> _TASK GOAL_
Once the line containing "The image size is (405, 2576)." is found in the entries below, restate it and each following line word for word, stopping after the line containing "Task: Click on the U.S.".

> _EXERCISE DATA_
○ ○ ○ ○
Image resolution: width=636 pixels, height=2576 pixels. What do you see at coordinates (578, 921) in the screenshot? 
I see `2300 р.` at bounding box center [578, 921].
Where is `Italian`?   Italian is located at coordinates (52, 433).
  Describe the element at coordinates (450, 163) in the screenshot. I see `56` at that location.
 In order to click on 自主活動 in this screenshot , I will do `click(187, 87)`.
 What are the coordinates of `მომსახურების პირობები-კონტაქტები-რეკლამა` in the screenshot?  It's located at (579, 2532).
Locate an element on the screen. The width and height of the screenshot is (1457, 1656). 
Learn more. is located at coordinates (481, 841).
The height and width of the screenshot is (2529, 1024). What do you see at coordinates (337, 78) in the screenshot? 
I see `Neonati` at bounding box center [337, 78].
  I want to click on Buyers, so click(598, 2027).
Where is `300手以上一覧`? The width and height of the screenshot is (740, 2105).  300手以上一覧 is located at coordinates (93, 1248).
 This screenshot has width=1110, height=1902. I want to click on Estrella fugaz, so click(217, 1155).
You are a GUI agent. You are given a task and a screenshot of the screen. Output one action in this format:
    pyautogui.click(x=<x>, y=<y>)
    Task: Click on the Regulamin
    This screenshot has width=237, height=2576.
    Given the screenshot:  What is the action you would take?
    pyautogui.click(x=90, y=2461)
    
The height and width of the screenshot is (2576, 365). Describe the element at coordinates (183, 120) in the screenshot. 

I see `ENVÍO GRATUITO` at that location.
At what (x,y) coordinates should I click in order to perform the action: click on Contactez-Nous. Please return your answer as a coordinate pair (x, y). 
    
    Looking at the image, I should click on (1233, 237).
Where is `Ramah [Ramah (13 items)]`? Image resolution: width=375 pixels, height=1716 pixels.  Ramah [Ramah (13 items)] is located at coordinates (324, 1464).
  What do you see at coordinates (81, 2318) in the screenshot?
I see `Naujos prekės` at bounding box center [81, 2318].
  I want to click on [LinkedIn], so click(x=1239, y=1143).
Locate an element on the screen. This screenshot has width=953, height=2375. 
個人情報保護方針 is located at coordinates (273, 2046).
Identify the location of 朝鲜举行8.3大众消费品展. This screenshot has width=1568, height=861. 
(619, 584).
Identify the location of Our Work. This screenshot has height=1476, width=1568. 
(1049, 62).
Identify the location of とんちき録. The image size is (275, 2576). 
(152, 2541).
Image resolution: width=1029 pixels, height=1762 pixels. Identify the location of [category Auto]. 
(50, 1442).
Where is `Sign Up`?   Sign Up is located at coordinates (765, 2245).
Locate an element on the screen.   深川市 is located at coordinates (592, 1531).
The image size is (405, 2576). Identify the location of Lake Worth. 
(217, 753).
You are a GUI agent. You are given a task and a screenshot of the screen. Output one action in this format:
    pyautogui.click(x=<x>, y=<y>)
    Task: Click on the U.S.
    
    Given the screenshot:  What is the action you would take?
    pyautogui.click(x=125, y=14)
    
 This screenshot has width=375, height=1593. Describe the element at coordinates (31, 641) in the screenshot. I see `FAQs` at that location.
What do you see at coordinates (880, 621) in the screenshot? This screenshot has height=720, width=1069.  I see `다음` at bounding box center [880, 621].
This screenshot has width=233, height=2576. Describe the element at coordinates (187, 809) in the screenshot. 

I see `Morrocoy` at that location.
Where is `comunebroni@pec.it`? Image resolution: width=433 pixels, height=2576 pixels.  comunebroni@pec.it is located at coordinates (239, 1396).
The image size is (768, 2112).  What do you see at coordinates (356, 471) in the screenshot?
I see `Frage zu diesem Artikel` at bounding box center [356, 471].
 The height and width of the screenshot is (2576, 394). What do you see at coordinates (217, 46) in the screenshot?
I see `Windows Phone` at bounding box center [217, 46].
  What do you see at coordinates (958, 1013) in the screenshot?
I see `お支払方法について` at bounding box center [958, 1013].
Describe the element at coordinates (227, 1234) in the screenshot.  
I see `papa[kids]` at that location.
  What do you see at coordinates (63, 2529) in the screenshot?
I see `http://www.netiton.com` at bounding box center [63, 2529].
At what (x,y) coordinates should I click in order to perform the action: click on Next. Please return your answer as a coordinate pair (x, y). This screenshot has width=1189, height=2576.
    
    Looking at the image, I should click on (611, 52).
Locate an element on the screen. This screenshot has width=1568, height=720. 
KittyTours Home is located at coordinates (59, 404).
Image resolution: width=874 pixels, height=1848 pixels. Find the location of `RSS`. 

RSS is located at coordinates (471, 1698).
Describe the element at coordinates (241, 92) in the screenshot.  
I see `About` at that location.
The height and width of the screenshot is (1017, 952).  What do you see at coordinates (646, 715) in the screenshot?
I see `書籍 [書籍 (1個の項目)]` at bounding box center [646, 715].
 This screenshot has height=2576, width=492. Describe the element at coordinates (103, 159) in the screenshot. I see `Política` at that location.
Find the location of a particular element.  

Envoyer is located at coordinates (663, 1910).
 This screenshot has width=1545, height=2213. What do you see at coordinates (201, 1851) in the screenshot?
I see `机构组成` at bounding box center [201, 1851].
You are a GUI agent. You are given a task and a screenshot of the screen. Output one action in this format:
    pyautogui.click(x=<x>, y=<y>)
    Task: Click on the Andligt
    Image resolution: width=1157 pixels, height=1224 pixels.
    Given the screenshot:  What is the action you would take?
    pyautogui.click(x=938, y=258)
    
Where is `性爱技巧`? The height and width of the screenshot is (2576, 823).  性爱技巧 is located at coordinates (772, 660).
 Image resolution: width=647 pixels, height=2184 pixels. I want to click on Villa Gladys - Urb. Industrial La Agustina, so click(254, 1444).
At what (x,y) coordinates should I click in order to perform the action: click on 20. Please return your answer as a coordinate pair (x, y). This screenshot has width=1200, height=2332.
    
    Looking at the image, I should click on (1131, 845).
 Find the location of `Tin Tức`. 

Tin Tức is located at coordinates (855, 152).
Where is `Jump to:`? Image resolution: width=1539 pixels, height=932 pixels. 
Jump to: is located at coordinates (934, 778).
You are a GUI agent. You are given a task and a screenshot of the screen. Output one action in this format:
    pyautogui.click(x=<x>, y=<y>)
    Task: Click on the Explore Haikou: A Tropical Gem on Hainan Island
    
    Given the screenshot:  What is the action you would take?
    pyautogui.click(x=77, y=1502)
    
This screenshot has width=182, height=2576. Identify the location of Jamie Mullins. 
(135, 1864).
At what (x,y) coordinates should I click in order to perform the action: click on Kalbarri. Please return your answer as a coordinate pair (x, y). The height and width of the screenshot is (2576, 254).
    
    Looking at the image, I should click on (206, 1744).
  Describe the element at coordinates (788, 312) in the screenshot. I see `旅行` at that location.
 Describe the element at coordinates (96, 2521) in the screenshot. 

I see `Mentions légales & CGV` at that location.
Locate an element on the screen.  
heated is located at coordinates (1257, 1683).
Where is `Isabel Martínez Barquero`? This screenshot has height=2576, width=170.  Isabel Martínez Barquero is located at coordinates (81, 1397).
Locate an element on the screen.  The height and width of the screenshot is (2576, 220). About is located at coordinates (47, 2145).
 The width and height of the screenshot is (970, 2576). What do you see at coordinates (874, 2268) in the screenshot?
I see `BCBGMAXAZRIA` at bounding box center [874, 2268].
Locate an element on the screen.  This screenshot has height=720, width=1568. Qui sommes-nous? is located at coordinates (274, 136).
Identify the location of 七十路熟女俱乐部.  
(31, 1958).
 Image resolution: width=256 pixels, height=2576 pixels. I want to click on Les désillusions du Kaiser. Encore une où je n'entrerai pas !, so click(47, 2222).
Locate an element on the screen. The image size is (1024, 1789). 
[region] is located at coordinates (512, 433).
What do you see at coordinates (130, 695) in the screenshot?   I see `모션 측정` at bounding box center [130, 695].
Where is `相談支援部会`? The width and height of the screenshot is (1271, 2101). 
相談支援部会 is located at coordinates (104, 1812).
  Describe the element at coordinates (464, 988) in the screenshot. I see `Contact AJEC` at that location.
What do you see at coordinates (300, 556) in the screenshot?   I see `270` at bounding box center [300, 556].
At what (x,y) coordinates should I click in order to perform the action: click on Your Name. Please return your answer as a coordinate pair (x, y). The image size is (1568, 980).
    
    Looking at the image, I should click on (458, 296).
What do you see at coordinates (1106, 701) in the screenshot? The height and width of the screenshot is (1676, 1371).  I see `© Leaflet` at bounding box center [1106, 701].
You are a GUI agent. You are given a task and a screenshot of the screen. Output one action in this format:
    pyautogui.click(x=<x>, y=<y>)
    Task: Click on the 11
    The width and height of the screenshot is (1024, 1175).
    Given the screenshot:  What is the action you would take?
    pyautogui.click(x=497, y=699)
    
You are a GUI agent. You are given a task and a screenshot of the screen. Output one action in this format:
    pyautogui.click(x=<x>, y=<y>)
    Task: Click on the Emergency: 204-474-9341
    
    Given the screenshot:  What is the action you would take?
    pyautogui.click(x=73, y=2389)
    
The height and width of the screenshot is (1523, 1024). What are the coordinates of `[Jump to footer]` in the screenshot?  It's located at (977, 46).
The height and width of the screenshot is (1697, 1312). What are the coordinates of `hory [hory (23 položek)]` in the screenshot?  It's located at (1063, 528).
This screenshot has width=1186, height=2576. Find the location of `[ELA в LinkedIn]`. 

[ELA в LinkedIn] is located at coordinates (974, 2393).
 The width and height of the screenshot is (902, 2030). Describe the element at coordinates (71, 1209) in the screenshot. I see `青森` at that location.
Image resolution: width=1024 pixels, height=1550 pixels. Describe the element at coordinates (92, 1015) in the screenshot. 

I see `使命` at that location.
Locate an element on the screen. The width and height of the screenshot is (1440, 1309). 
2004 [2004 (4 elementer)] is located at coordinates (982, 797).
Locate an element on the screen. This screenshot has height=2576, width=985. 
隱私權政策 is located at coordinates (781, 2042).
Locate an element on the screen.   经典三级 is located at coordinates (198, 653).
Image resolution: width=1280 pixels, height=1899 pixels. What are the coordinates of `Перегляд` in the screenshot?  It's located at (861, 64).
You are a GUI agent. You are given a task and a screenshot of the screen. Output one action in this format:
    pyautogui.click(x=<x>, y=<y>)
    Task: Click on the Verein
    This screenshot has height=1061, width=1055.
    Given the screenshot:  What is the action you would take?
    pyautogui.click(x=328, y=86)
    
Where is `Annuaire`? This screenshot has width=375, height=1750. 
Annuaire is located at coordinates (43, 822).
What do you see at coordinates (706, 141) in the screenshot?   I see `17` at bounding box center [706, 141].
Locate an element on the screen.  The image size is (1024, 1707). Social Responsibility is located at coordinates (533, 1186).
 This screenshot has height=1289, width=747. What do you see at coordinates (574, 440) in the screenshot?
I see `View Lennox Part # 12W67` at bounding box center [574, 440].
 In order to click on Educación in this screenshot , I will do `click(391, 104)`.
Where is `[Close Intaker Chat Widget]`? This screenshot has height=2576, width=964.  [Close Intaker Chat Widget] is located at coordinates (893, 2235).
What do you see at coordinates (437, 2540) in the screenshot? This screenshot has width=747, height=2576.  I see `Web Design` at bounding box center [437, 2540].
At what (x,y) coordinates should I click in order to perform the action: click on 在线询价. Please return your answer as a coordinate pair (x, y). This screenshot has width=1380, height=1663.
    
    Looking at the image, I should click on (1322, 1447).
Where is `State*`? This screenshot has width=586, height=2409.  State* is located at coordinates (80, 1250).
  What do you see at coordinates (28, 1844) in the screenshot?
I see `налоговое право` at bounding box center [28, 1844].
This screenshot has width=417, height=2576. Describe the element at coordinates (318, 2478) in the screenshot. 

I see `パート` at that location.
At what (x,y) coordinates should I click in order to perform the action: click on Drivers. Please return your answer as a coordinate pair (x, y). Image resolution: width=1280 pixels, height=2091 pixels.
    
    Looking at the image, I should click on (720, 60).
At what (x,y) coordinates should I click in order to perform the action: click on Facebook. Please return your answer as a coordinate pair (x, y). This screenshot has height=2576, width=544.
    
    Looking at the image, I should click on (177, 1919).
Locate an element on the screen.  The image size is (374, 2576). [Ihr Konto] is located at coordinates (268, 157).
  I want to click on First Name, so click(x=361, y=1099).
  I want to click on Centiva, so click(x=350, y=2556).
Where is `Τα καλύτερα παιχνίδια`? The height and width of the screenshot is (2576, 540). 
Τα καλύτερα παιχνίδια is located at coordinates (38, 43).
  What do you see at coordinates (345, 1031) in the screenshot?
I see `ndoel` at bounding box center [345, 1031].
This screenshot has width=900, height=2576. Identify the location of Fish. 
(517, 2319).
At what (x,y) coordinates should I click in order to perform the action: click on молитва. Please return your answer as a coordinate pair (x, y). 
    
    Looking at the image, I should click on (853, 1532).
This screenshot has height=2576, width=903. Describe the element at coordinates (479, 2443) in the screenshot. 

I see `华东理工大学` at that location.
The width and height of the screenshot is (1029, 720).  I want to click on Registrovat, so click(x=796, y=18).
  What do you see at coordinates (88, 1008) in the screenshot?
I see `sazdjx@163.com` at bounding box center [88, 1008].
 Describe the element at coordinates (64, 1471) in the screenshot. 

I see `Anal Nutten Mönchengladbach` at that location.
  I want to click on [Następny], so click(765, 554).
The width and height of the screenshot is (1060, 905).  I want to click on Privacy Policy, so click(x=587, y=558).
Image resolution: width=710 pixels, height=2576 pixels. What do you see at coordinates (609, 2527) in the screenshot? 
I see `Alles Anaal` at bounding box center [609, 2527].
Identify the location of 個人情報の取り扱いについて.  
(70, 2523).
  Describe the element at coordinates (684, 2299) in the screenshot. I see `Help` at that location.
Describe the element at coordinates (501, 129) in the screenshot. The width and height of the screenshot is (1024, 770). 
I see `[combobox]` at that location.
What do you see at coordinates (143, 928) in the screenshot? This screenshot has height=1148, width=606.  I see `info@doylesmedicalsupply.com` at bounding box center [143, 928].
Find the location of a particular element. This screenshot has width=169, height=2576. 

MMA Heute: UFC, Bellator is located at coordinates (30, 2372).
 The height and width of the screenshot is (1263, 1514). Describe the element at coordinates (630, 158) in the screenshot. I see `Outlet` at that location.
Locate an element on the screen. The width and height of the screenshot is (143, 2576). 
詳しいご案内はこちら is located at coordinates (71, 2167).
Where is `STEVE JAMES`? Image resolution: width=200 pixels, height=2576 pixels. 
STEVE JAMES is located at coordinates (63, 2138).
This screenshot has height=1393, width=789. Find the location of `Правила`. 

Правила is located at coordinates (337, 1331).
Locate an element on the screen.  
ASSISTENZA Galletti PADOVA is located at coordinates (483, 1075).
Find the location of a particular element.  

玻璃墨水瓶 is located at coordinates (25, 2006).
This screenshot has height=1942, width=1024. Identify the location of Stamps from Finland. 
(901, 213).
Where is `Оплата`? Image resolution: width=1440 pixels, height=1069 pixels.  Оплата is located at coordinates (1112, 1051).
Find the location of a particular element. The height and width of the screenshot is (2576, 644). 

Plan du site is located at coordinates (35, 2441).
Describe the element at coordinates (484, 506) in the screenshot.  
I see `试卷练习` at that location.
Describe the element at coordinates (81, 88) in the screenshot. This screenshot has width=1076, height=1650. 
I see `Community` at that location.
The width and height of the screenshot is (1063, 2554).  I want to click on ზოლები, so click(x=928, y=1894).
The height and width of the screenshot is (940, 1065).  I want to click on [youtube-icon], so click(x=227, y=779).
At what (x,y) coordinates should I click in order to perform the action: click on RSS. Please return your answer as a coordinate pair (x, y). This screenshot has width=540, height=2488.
○ ○ ○ ○
> _EXERCISE ANSWER_
The image size is (405, 2576). Identify the location of Lake Worth. 
(217, 753).
You are a GUI agent. You are given a task and a screenshot of the screen. Output one action in this format:
    pyautogui.click(x=<x>, y=<y>)
    Task: Click on the U.S.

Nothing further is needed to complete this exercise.